Information gaps create uncertainty that cascades throughout a cybersecurity program. Without reliable industry intelligence, health systems cannot have complete confidence when prioritizing security projects and evaluating the effectiveness of their strategy. Healthcare ransomware attacks have become too common to leave anything to chance. Maintaining a comprehensive view of the healthcare security landscape with manual efforts can seem daunting. But selecting the right tools can generate insights into vulnerabilities early enough to act on them. 

Technology increases efficiency and expands remediation options 

Employees who can spot potential healthcare ransomware attacks and standardized processes to assess risks & vulnerabilities are crucial to a layered cybersecurity program. But developing these strategic assets from the ground up and maintaining them can be incredibly time- and resource-intensive for health systems. The right technology partners and solutions can even expand the tools available for preventing breaches. 

Medical device inventories are growing overall in addition to becoming more commonly connected to networks, with an average of 10 to 15 devices per hospital bed. These quantities make decentralized device monitoring unmanageable for any clinical engineering or IT team. This holds especially true in the face of concurrent trends like health system consolidation and the growth of outpatient care sites. One advantage of network connectivity is the possibility of real-time, remote device monitoring. The ability to pull live statuses across an entire device inventory sharply decreases the amount of manual work and time required to discover and evaluate potential vulnerabilities. 
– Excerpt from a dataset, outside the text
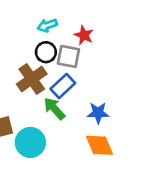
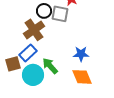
blue rectangle: (63, 86) -> (28, 53), moved
green arrow: (54, 109) -> (50, 66), moved

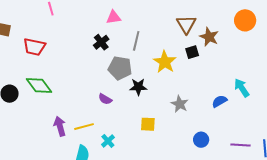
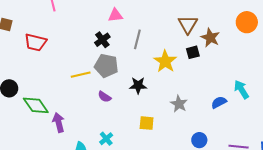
gray pentagon: (120, 68) -> (106, 66), moved
green diamond: (39, 86) -> (36, 105), moved
yellow line: (84, 127) -> (81, 75), moved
A centralized platform also makes the collection and use of industry knowledge far easier. By automatically aggregating information on vulnerabilities and remediation strategies from reliable sources as it becomes available, a technology platform can present a comprehensive view of the healthcare cybersecurity landscape. Health systems can again cut down on the manual work needed to assess their risk profile and have a more objective framework for establishing their security priorities. By reducing the uncertainty and subjectivity of device and industry data, they can even use scoring metrics to prioritize vulnerabilities and create a clear plan of action for remediation. 

Software patching can present another challenge to health systems that want to strengthen cybersecurity on their own. 60% of medical device vulnerabilities do not have available software patches supported by device manufacturers. This is especially common in devices that are considered end-of-service by a manufacturer. Addressing the vulnerabilities found in these devices is more important than ever as the average age of medical equipment in use has increased to historically high levels. 
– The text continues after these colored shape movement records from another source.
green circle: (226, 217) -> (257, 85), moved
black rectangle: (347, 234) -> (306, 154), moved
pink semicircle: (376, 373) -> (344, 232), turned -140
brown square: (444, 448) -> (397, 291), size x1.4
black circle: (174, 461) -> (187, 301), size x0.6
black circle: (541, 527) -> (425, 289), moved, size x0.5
The undeniable complexity of modern health care renders the one-size-fits-all approach to cybersecurity remediation inadequate. Health systems can capitalize on partnerships to proactively manage the vulnerabilities revealed by device monitoring and industry intelligence. An independent service organization (ISO) can develop software patches or other compensating controls that support a health system’s individualized needs. The key is technology-driven strategies that build upon both a unique risk profile and a whole-industry view of threats. By leveraging the right ISO relationship, health systems can have confidence both in their cybersecurity visibility and their agency to defend against attackers. 

○ ○ ○ 

One of the most important things to remember about ransomware attacks is that options become limited the second a breach is successful. Prevention is the best protection against damages to clinical operations, reputation, and—most importantly—patient safety. Health systems should consider the role that every aspect of their organization plays in cybersecurity, from personnel to maintenance protocols. While advancing medical device technology comes with new vulnerabilities and threats, it has also driven the development of tools and resources health systems can use to take a more proactive approach to securing their networks and devices than ever before.